In Venezuela, law-makers will be discussing legislation which would deny parents access to formula, with exceptions including mothers with limited milk supply or in the case of the death of the mother.

mother feeding from bottle her adorable baby boy

What if a mothers aren’t able to breastfeed, how long will baby’s have to wait before they receive formula to keep them alive? Who is going to be teaching mothers how to breastfeed if, according to CNN, only 27.1% of mothers in Vanezuela who are able to breastfeed do so, what support will be there for mothers who’ve not seen breastfeeding in their own families and communities? According to Fox News medical professionals themselves may face fines for disregarding the bill’s provisions – is there a risk that doctors may be unwilling to sign off on allowing babies access to formula even if it is needed for a baby to survive? If a mother passes away, in a time of utter despair and crisis, will there be avenues in place that will allow that family access to formula before the baby’s next feed?

Also, what if a mother does not want to breast feed? It should not be up to politicians to tell women what to do with their own breast; that, in itself, is disgusting.

According to Huffington Post “Legislator Odalis Monzon said the proposal would “prohibit all types of baby bottles” as a way to improve children’s health.” Wouldn’t that then also prevent mothers from feeding their baby’s expressed breast milk, if they need to return to work, which would also financially disadvantage women?

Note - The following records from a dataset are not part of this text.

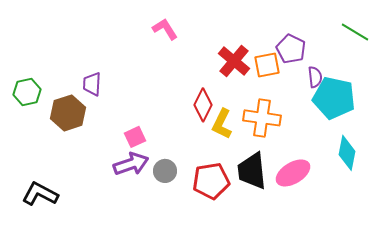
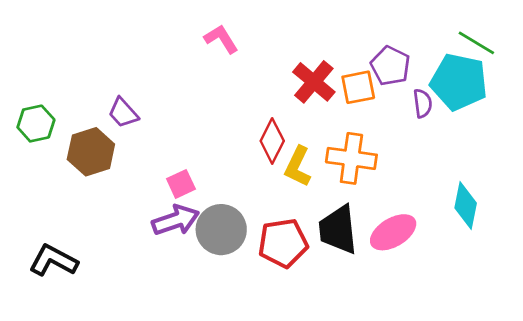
purple trapezoid: (92, 84) -> (123, 113), turned -45
cyan pentagon: (334, 98) -> (459, 82), moved
gray circle: (165, 171) -> (221, 230), size x1.6

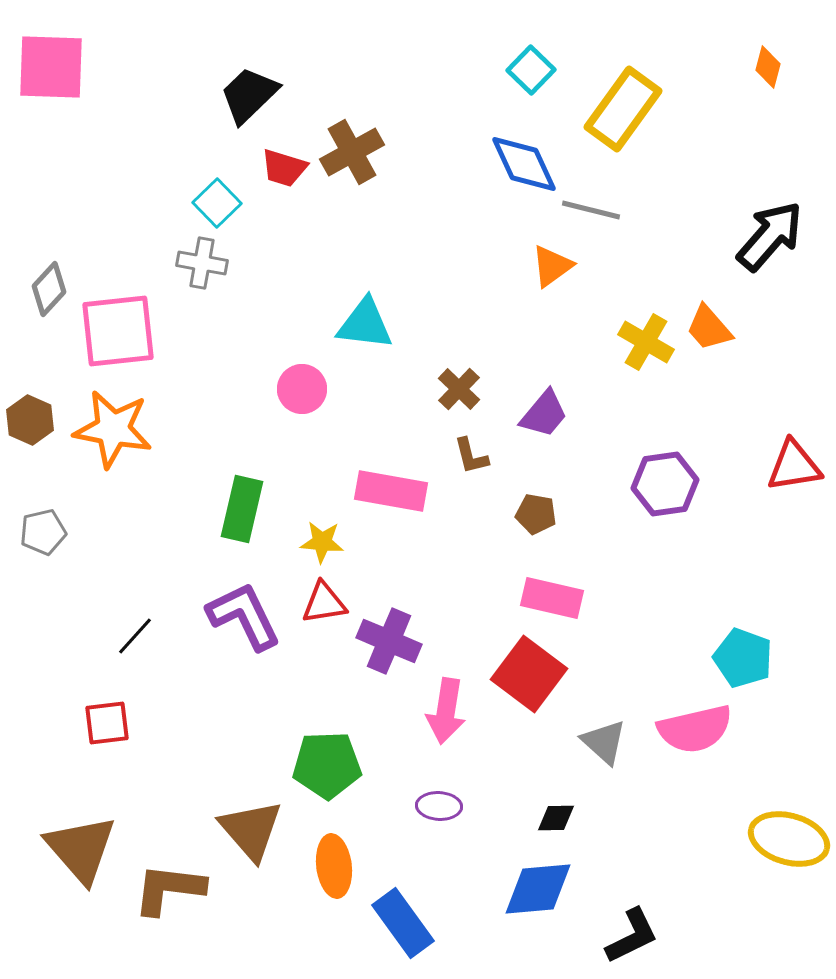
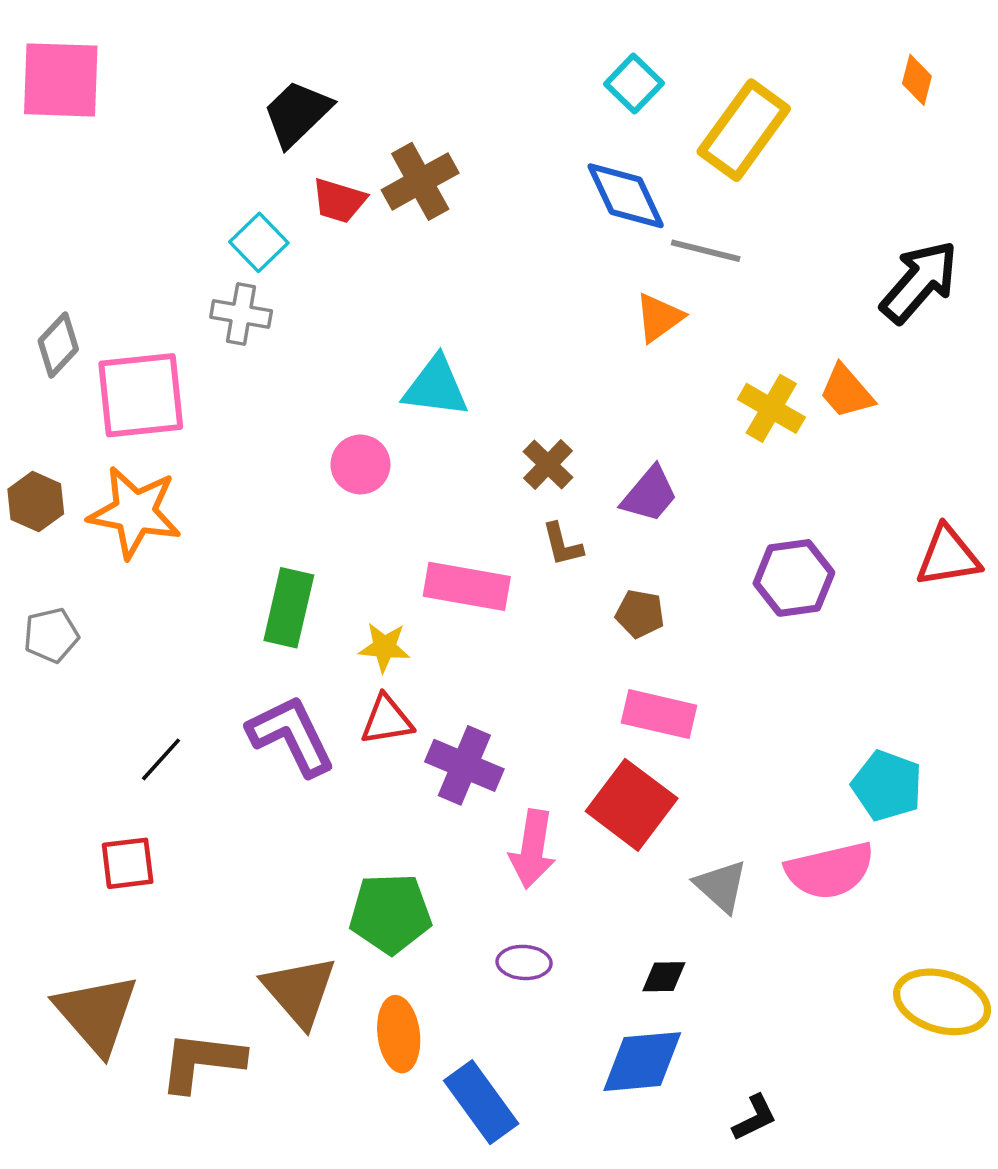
black L-shape: (632, 936) -> (755, 1118), size x0.7

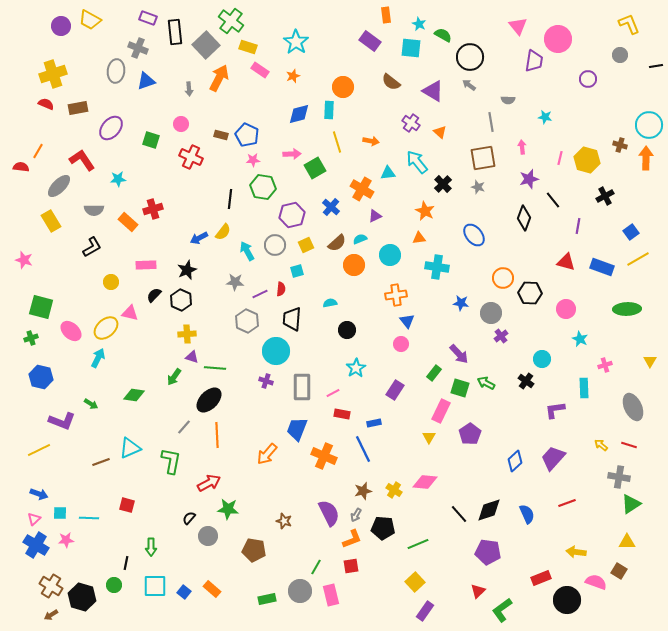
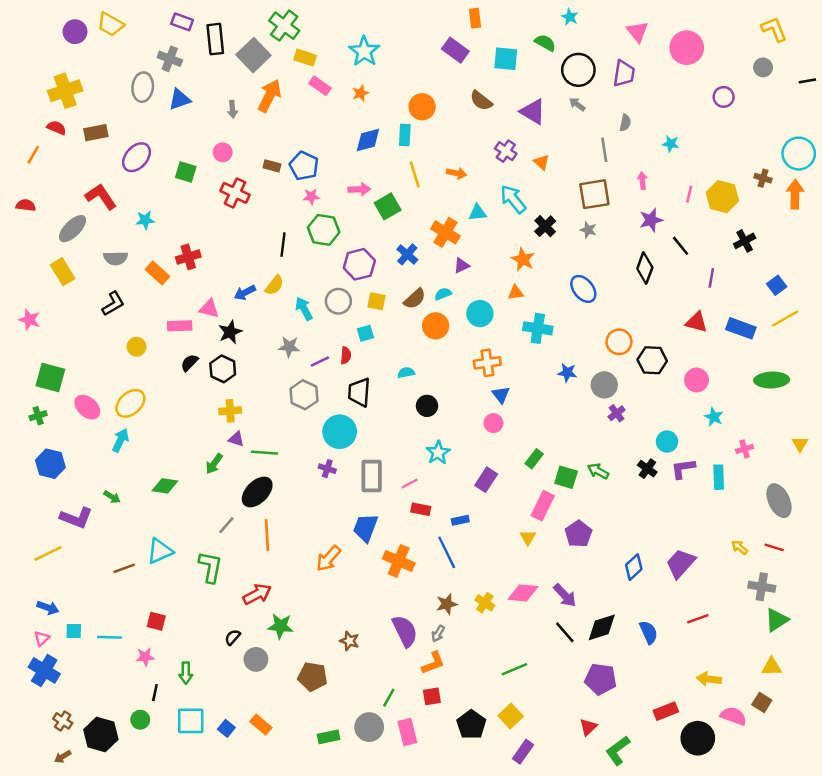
cyan star: (419, 24) -> (570, 17), moved
purple trapezoid: (534, 61) -> (624, 74), moved
gray semicircle: (508, 100) -> (625, 123), turned -80
orange line: (38, 151) -> (33, 155), moved
yellow square: (306, 245) -> (377, 301), turned 35
pink triangle: (130, 313) -> (209, 309), moved
purple arrow: (459, 354) -> (565, 595), moved
purple L-shape: (555, 410) -> (683, 469), moved
black pentagon: (383, 528) -> (471, 725), moved, turned 30
pink star: (66, 540) -> (145, 657), moved
brown cross: (51, 586) -> (63, 721), size x0.7

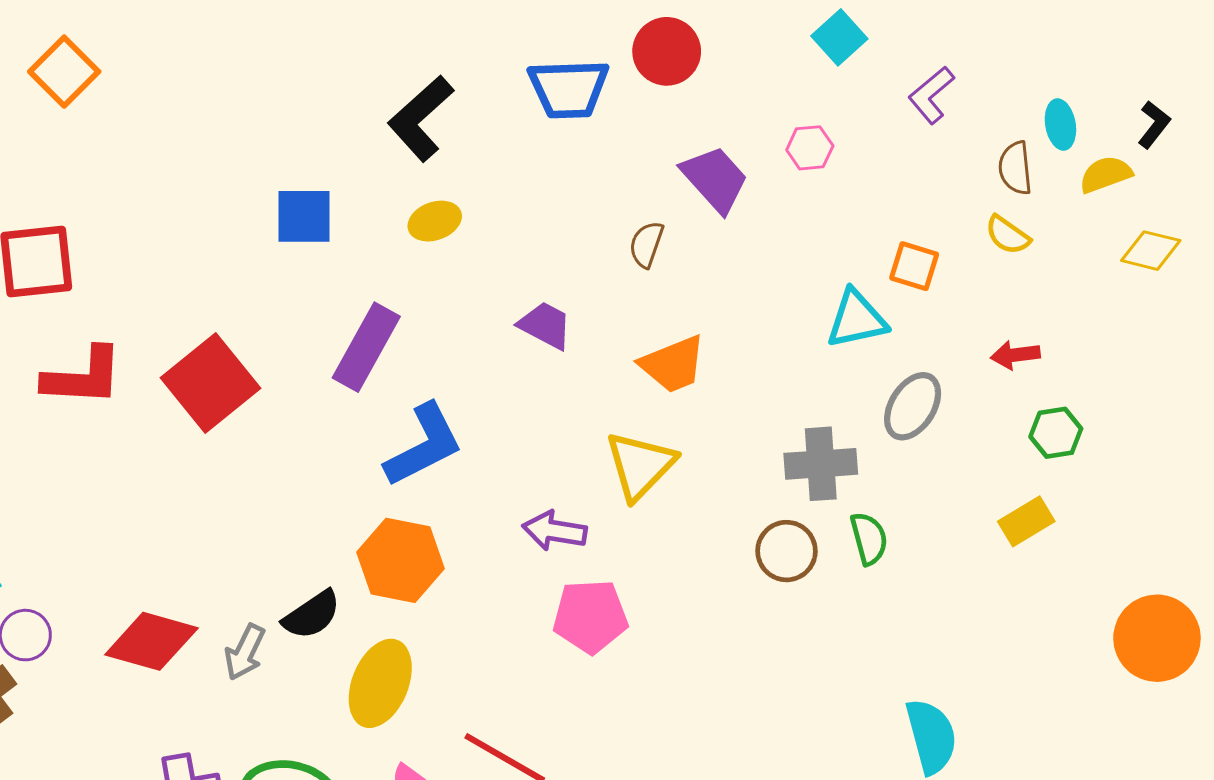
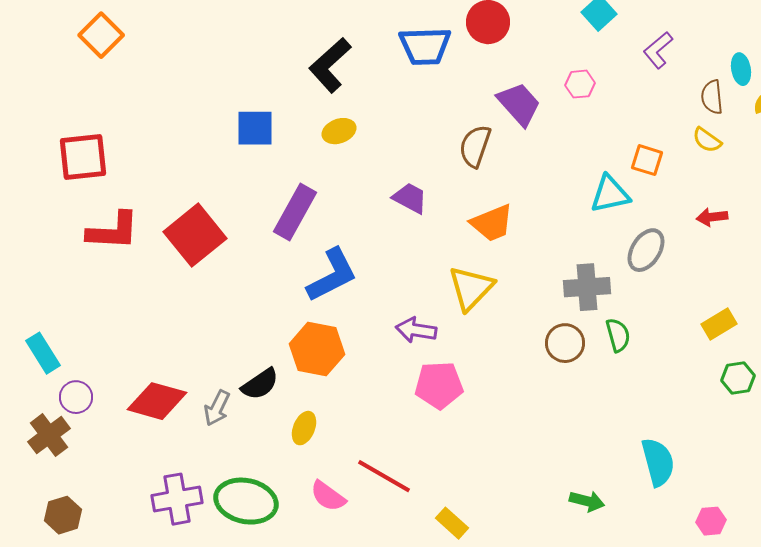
brown semicircle: (646, 244) -> (475, 146), size x1.4
green hexagon: (1056, 433) -> (738, 378), moved
yellow ellipse: (380, 683) -> (304, 428), size x0.6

While I do believe the benefits of breastfeeding are multifaceted and long reaching, denying access to bottles and formula in my opinion is in no way appropriate or helpful. Governments and individuals can be PRO-breastfeeding without being ANTI-formula. You can celebrate breastfeeding, you can promote, encourage, and provide opportunities to breastfeed without shaming or denying access to formula and bottles and while think of myself as a breastfeeding advocate, what I truly advocate is babies being fed. Babies have a right to be fed. It must come from such an incredibly privileged place for anyone to take issue with parents feeding their babies.

There are no easy answers to improving breastfeeding rates; however I do think that education and choice are key factors to ensuring the quality of health and wellbeing for both mother and baby.

Rachel Stewart

Rachel is the founder of Parenting Central. She is raising two children, boy and girl, with her partner. Rachel is obsessed prams, car seats, carriers and all things baby. She has worked in the baby industry for several years, for both suppliers and also in a retail setting and has developed a passion for connecting parents with the right products to make their lives easier. When Rachel isn't playing with prams she's enjoys crocheting, drinking coffee (sometimes wine) and spending a little too much time on Facebook.


  1. it is discusting that a government is even contemplating taking away the choice. Yes, breast feeding is ideal. not everyone can do it, and not everyone wants too. if the rates in Venezuela are so incredibly low for breast feeding, wouldn’t education about it be more benificial to everyone involved. Include breastfeeding classes/seminars, for free, with hospital appointments. instead of making formula unavailable for the average woman, lower the costs of things like breast pumps and increase the cost of formula somewhat as aninsentive to breast feed. unless it’s perscribed by a doctor and then have it rebated by whatever medicare type system they have in place. It just seems wrong to take away a choice entirely, rather than exploring options of education.

  2. Sounds like a backwards step for the rights of women. Would be better to provide education about the risks of using artificial baby milk and/or bottles, and give support for women who wish to breastfeed. I would also like to point out though, that there are numerous ways to feed a baby (especially a newborn) breastmilk or artificial baby milk that doesn’t involve a bottle : finger feeding, cup feeding, supplementary tube feeding, syringe feeding to name a few.